**PROBLEM TO SOLVE**
Take every line from the data that has the word "sind" in it.

**DATASET RECORDS**
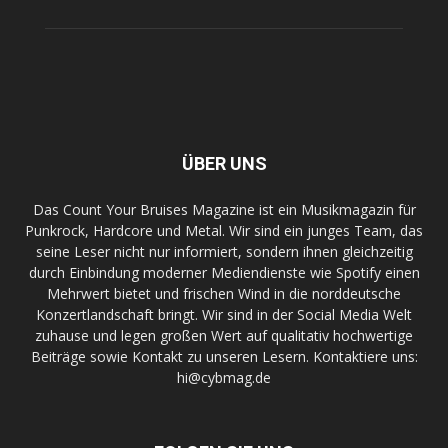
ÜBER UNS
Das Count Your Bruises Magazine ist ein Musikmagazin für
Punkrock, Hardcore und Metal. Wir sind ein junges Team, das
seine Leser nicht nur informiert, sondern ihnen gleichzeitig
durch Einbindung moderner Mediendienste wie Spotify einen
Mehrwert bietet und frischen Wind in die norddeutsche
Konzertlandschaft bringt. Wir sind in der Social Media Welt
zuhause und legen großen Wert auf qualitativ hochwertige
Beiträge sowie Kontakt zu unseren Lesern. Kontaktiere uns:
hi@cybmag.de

...

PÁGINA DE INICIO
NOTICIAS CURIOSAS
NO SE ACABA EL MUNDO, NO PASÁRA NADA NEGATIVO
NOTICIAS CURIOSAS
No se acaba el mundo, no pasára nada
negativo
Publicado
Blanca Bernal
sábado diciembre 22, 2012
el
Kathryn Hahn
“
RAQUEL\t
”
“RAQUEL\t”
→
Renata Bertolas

---

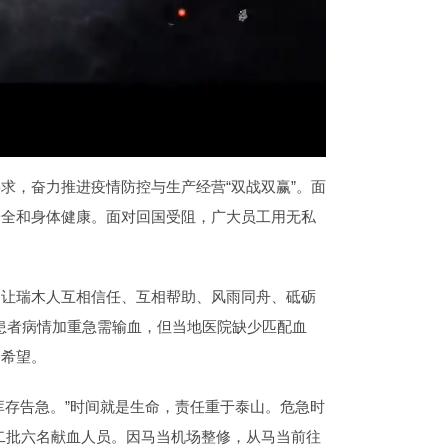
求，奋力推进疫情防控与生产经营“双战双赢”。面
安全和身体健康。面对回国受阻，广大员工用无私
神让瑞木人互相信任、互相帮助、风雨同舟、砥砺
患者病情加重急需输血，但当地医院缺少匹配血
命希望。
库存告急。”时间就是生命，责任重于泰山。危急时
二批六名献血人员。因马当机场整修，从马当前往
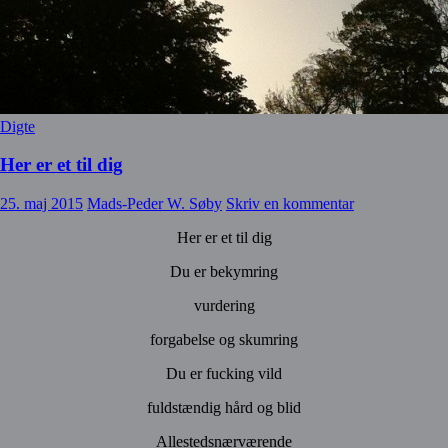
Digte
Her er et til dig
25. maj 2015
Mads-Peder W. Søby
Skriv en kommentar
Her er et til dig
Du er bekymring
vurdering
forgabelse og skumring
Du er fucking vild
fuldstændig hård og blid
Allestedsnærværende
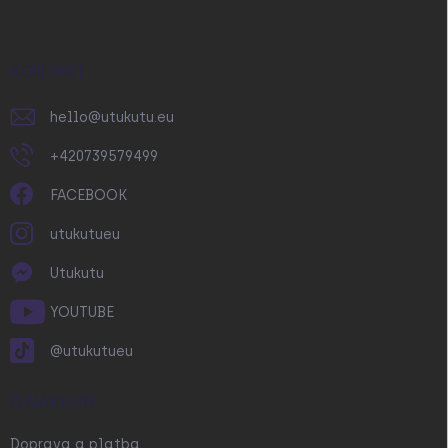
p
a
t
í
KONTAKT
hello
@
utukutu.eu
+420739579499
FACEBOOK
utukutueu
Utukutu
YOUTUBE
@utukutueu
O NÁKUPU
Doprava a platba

**EXERCISE SOLUTION**
Punkrock, Hardcore und Metal. Wir sind ein junges Team, das
Konzertlandschaft bringt. Wir sind in der Social Media Welt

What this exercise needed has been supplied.